(Reuters) - Juntando fragmentos de histórias reais, o drama “Kóblic”, de Sebastián Borensztein, compõe um duro retrato da vida nos primeiros tempos da ditadura militar argentina, em 1977 –além de materializar em seu protagonista, vivido por Ricardo Darín, um anti-herói fortalecido numa resistência ética acossada e solitária.
Darín vive o capitão Kóblic, piloto da Aeronáutica intimado a participar dos chamados “voos da morte”, que conduziram centenas de opositores do regime militar para serem lançados vivos em alto-mar.
A memória deste episódio sinistro assombra o oficial, que decide fugir e entrar na clandestinidade, deixando sua mulher para trás. Ele parte para uma localidade remota no sul da Argentina, ocultando-se na propriedade de um amigo, que dirige um pequeno negócio de pulverização aérea agrícola.
Tudo o que Kóblic procura é invisibilidade. Mergulha no trabalho com um pequeno avião, dorme no hangar e pouco visita a cidadezinha. Mesmo assim, não são tempos em que alguém passe despercebido. O discreto recém-chegado atrai a atenção do delegado local, Velarde (Oscar Martínez), e este investiga secretamente sua identidade.
Numa trama que extrai seus conflitos de dilemas morais, um acerto é não sanitizar em excesso a figura de seu personagem central –ele tem hesitações, desacertos e, sobretudo, culpa pelo voo solitário, que volta à sua memória em fragmentos, filmados em clima de pesadelo. Por seu perfil, Kóblic remete muitas vezes à figura do cavaleiro solitário dos faroestes –e esta semelhança será peculiarmente explorada num confronto final com seu perseguidor.
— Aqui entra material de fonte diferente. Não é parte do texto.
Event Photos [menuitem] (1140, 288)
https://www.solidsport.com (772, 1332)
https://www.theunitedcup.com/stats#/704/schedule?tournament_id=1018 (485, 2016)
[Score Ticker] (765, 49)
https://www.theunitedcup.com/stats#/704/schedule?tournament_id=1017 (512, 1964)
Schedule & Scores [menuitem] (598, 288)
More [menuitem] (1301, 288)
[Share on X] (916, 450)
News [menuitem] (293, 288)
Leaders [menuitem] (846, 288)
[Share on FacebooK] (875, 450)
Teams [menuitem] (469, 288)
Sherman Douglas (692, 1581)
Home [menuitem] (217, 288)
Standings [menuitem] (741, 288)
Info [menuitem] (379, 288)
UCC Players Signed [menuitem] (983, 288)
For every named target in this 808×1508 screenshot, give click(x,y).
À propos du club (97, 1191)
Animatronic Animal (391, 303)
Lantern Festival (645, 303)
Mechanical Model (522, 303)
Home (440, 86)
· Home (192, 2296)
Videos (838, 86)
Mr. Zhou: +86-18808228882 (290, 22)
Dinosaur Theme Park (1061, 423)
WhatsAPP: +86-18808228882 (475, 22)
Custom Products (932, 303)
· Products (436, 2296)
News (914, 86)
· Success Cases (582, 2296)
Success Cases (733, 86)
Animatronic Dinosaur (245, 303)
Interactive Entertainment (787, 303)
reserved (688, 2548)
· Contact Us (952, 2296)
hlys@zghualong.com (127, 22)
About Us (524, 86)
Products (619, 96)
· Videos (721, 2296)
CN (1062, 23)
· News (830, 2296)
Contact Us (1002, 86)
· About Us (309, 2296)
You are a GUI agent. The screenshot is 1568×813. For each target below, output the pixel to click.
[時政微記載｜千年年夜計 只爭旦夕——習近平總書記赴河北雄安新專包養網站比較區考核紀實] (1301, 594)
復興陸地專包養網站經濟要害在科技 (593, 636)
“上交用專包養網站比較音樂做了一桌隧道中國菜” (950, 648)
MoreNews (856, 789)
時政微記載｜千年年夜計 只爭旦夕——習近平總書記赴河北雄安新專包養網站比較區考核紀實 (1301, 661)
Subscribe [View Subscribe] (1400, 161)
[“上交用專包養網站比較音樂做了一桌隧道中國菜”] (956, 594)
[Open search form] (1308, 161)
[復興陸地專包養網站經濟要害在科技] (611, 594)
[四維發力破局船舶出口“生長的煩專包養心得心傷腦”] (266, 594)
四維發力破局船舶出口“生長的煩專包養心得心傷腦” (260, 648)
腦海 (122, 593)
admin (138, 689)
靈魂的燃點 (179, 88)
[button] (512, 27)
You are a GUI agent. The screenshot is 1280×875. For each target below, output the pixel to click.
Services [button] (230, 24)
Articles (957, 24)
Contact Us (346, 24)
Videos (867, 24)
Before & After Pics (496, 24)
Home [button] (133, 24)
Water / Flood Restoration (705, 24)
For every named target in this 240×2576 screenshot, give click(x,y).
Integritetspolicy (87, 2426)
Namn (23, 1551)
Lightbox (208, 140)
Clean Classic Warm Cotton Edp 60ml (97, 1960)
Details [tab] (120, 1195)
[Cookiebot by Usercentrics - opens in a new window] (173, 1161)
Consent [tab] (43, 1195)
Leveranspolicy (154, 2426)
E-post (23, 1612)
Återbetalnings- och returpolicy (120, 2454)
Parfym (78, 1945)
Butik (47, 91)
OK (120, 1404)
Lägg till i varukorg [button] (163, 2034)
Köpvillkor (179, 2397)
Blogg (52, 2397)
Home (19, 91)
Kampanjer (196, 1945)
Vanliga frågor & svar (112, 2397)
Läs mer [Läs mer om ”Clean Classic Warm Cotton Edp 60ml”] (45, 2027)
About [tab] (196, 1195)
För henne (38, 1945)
A história paralela de Nancy (Inma Cuesta), dona do posto de gasolina local, introduz um bem-vindo contraponto intimista, que finalmente define também a sorte de Kóblic. Presa num relacionamento opressor com um homem bruto e mais velho, ela se sente atraída pelo piloto. A trama romântica soma tempero e ingredientes de perigo, pois o marido dela é figura próxima do delegado.
Repetindo parceria com Darín que deu tão certo na comédia dramática “Um Conto Chinês” (2011), o diretor acerta no aprofundamento de seus poucos personagens para sustentar um microcosmo capaz de retratar aqueles dias turbulentos -e sintetizar dentro de suas relações o espírito de um tempo repressor e sombrio.